Before their departure for the Himalayans, the students had prepared teaching materials on health care, hygiene, art, outdoor activities and cultural exchange. They hoped that as international volunteers they could bring something different to the elementary schools in the Banepa district, Nepal. However, due to bad weather the team members could not go to Banepa and had to stay at the Lukla mountainous area. What could they do to help the local kids? They left their teaching materials down at their base campsite which was at a lower altitude area. After getting in touch with an local elementary school, a sudden inspiration occurred to them. They utilized the tooth brush they brought and concocted a song with the toothbrushes to teach the students about the importance of hygiene, and they taught the kids English conversation in their after school hours. “When I looked at the innocuous smiles on their faces, I felt that everything was worth it!!” said Sue-Su, who was a team member from the Department of Finance.

Force Majeure and the Preciousness of Life

Luckily, the expedition had 16 days of clear weather during their hiking trip, and the team members finally arrived at their target: a base camp located at 5535 meters high elevation. The team members were all jubilant because they reached their final destination through individual will power and teamwork. But, on their return trip, when they were ready to board a small plane back to Kathmandu from an airfield in mountainous Lukla, they were hit by a heavy fog, which forced them to stay in Lukla for ten days. It was really depressing that they got stranded, but this incident only showed the fickleness of nature and the smallness of mankind.
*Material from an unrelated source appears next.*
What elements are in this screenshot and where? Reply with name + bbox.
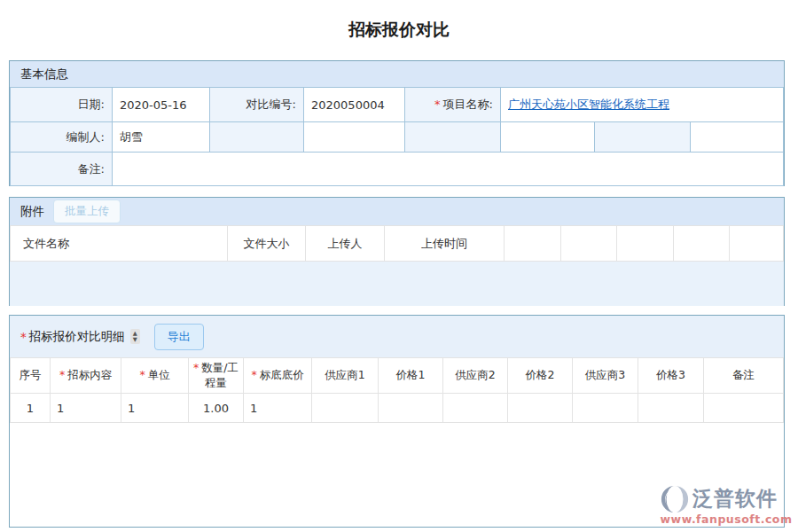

The team members, however, weren’t frustrated by the uncertainty of their homeward journey; on the contrary, they encouraged one another, and used the long waiting hours to review their trip so far and plan their works ahead.

On the ninth day of their stranding , the team members were shocked to learn that the small plane which they were supposed to take crashed on a hillside near the suburbs of Kathmandu. Such a shocking news led the team members to reflect on the meanings and values of life. Mr. Yen-An Chen, a junior from the Department of Mechanical Engineering said: “For the first in my life I felt that death was so near to me. I now really feel that I have to cherish every day that I live .” Ying-Chi Liao, a junior from the Department of Psychology also said: “Ordinarily I rarely think about what I will leave behind if I am gone, or how will people remember me after I pass away? Now I know if there is an important thing in life, I must do it right away.”

Reflections of the Journey

As far as the team members are concerned, the treasures that they have dug up during the Himalayan trip were not the spectacular mountain views, nor were they the jubilation which they felt when they reached the base camp. Rather, they were the tidbits that they experienced during this journey, and the mindset and behavior which they should have when they become leaders in the future. Professor Chen-En Ko, director of the Leadership Development Program maintained that, the value of the outdoor leadership course lies in the fact that the students learned the core values of the Program, i.e., a broad vision, a humble attitude, a sense of responsibility when faced with challenges, and a team spirit. All these core values are achieved through careful planning, actual implementation, and follow up activities.

This special journey to the Himalayans, Nepal will deeply impact the life path of the 13 students in their future, much like a memory box with many stories. It will affect their attitude toward life, their logical thinking, their transcendental view of life, their composure toward external affairs, their calm toward themselves and others, and, most importantly, their pledge to pay back to society.